ACTIVITY =>
Copy each line in the data below that contains the word "últimos".

Collected data entries
-*-
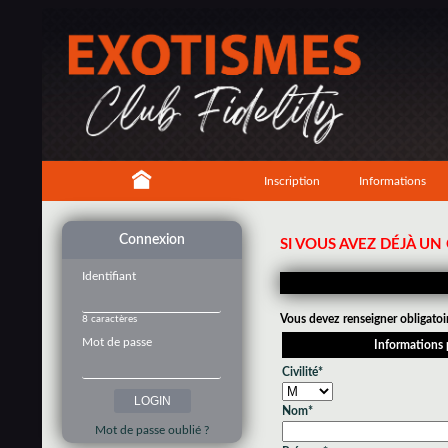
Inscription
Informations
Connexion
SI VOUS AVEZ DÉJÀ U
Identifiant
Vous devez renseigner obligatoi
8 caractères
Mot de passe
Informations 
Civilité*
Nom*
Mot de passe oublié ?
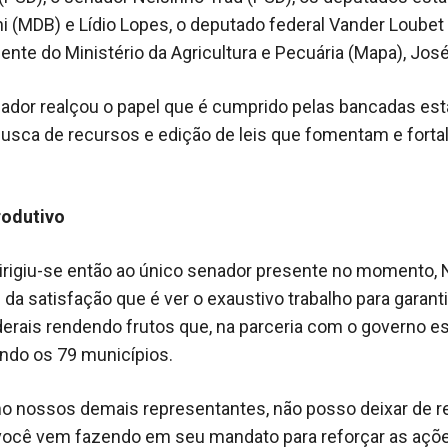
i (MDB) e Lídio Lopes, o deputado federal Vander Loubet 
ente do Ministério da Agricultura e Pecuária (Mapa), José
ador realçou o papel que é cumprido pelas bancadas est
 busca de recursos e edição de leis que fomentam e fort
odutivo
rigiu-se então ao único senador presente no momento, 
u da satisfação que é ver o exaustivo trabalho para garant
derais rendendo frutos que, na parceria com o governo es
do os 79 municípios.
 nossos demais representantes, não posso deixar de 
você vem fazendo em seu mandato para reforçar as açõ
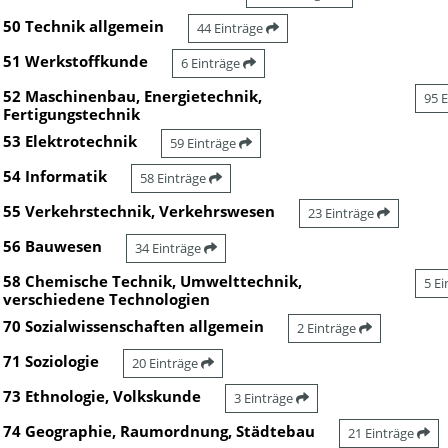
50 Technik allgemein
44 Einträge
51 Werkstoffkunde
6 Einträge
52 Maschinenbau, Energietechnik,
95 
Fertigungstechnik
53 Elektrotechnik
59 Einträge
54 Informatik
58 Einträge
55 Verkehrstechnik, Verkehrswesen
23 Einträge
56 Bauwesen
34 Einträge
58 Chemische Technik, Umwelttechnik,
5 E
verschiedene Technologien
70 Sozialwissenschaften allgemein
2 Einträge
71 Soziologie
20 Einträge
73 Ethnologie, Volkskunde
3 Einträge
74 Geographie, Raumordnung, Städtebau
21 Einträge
-*-
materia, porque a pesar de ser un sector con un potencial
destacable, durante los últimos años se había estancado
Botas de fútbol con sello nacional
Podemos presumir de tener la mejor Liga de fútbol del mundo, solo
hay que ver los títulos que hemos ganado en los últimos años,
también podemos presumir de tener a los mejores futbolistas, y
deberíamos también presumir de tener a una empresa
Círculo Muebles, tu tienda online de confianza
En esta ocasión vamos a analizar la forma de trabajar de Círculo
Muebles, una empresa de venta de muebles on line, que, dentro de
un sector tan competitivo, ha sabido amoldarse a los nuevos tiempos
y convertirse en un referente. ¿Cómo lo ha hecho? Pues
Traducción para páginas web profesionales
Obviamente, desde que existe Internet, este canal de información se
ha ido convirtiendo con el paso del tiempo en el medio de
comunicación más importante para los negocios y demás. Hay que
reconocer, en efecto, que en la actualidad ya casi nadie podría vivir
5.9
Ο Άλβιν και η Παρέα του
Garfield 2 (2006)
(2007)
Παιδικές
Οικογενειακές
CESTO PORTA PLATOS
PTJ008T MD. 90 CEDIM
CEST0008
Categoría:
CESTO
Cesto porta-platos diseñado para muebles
-*-
RESPONSE TO THE EXERCISE =>
destacable, durante los últimos años se había estancado
hay que ver los títulos que hemos ganado en los últimos años,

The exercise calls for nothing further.